The selection logic is responsible for choosing one instruction for execution from a set of ready instructions. The simplest and fastest selection logic uses fixed priority, prioritizing instructions based only on an instruction's position in the scheduler. However, age-based selection heuristics are better than random selection for IPC (Section II-A). Age-based selection can be achieved by maintaining age ordering of scheduler entries and compacting holes so that scheduler position corresponds to age, or allowing random ordering of instructions in the scheduler and augmenting the selection logic with age information.

Compacting schedulers insert new instructions at the top, and shift scheduler entries down to fill holes left behind by instructions that have completed execution. Compaction allows a fast fixed-priority selection circuit to be used. The main drawback is in the power consumption of shifting the scheduler entries and the delay of the multiplexer required for shifting.
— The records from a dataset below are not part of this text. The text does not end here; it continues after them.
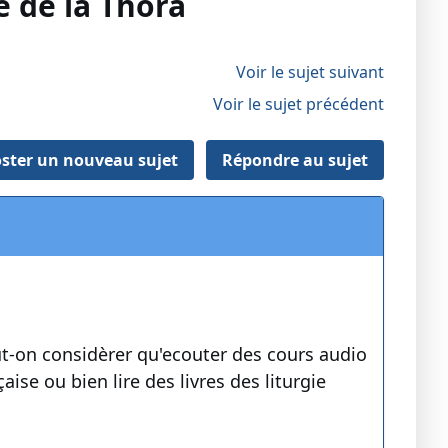
e de la Thora
Voir le sujet suivant
Voir le sujet précédent
ster un nouveau sujet
Répondre au sujet
eut-on considèrer qu'ecouter des cours audio
ise ou bien lire des livres des liturgie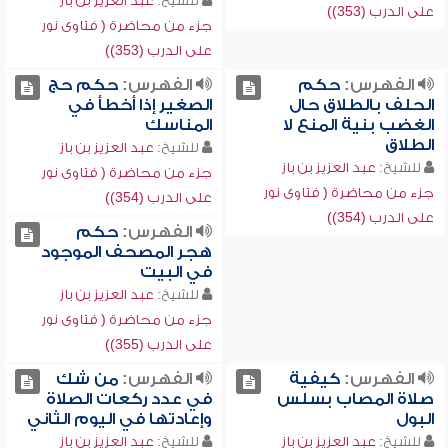
للشيخ:
عبد العزيز بن باز
على الدرب (353))
جزء من محاضرة ( فتاوى نور
على الدرب (353))
الفهرس:
حكم
الفهرس:
حكم حج
الحلف بالطلاق حال
الصغير إذا أخطأ في
الغضب بنية المنع لا
المناسك
الطلاق
للشيخ:
عبد العزيز بن باز
للشيخ:
عبد العزيز بن باز
جزء من محاضرة ( فتاوى نور
جزء من محاضرة ( فتاوى نور
على الدرب (354))
على الدرب (354))
الفهرس:
حكم
هجر المصحف الموجود
في البيت
للشيخ:
عبد العزيز بن باز
جزء من محاضرة ( فتاوى نور
على الدرب (355))
الفهرس:
كيفية
الفهرس:
من شك
صلاة المصاب بسلس
في عدد ركعات الصلاة
البول
وإعادتها في اليوم الثاني
للشيخ:
عبد العزيز بن باز
للشيخ:
عبد العزيز بن باز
The alternative of explicitly tracking instruction age makes selection logic more complicated due to dynamic priority. There are many methods to track age, including precise and approximate methods (e.g., [7], [9]). Our matrix scheduler uses age matrices, a precise method that uses a matrix where the bits in each row indicate which instructions are older than the instruction occupying the row [14].

Hybrids approaches have also been used, such as the Alpha 21264 that uses a compacting scheduler that tracks register numbers, but uses wired-OR dynamic logic instead of comparators [8].

# IV. SCHEDULER CIRCUITS ON FPGAS

FPGA logic is composed of LUTs and wires, while custom CMOS has much more flexibility in implementation. Unfortunately, matrix schedulers rely heavily on dynamic logic and wired-OR circuits with dense, regular layouts, so matrix-style schedulers become less appealing on FPGAs. However, its LUT-based matrix circuits can still be optimized.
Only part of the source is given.